Republican lawmakers have been trying to force the administration to resume construction on the roughly 250 additional miles of barriers called for in the Trump plan. President Donald Trump added about 450 miles of barriers during his term.

Biden’s Inauguration Day order that halted construction allowed for exceptions to “avert immediate physical dangers.” Mayorkas later authorized crews to close some unfinished areas using money previously authorized by Congress, citing concerns such as site safety, erosion prevention and a need to shore up the structural integrity of the barriers.

Asked about the need for the waivers, U.S. Customs and Border Protection officials took an expansive view of the safety exception, saying the protection of U.S. agents, migrants and border communities fits within the scope of Biden’s January 2021 order.

CBP officials said the new segments they plan to build will minimize environmental impacts by using a movable “Jersey barrier” foundation, in contrast to existing segments of the barriers that are anchored in concrete.

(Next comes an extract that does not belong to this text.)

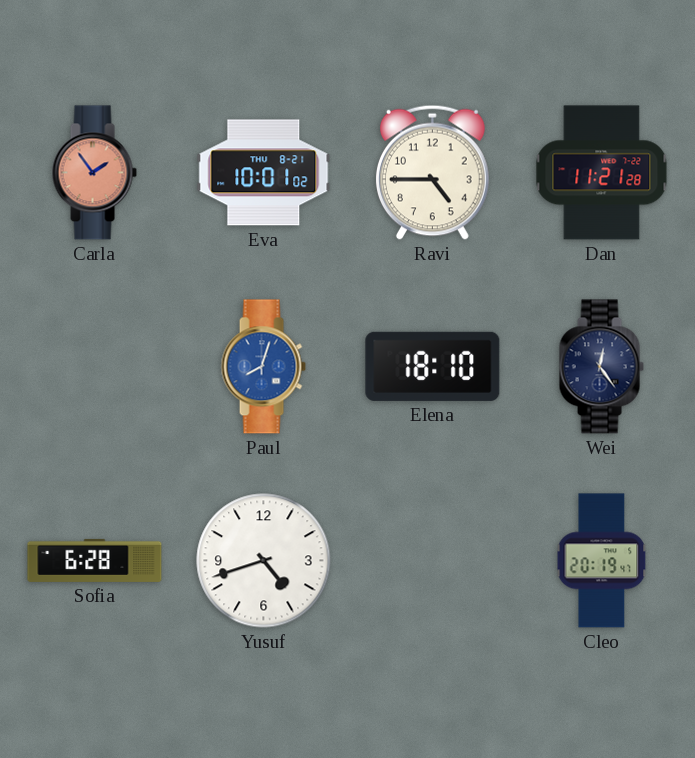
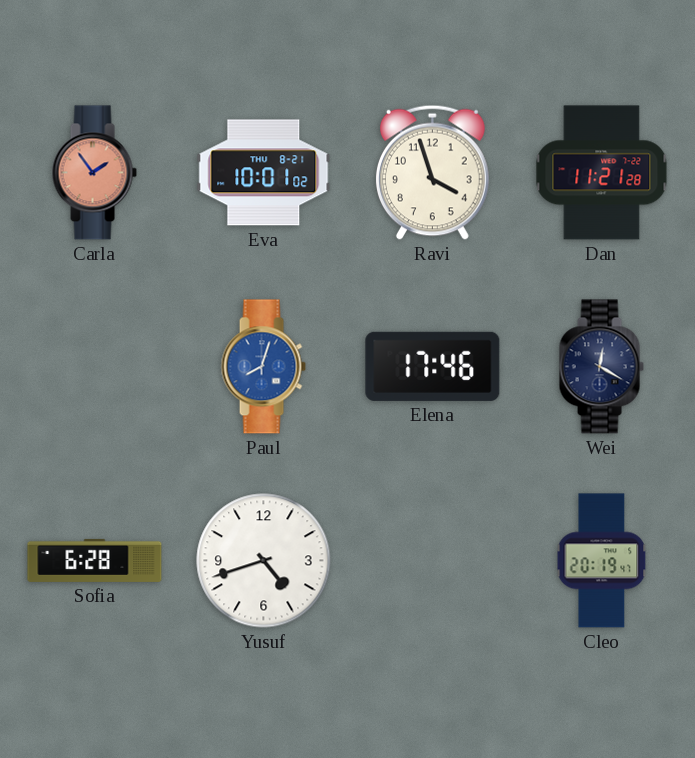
Ravi: 4:45 -> 3:57
Elena: 18:10 -> 17:46
Wei: 12:24 -> 12:20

“CBP remains committed to protecting the nation’s cultural and natural resources and will implement sound environmental practices as part of the project covered by this waiver,” CBP spokesperson Erin Waters said in a statement.

Last month, Border Patrol agents made nearly 219,000 arrests along the southern border, the highest monthly tally in 2023, according to preliminary CBP data obtained by The Washington Post. The Rio Grande Valley was CBP’s second-busiest sector in September, after Arizona’s Tucson sector, the data shows.

U.S. agents have made more than 6 million arrests along the southern border during the past three years, the busiest span in the 100-year history of the Border Patrol.

Wildlife advocates who applauded Biden’s construction freeze in 2021 said they were dismayed to see his administration adding more miles of steel barriers, which block the migratory routes of larger mammals.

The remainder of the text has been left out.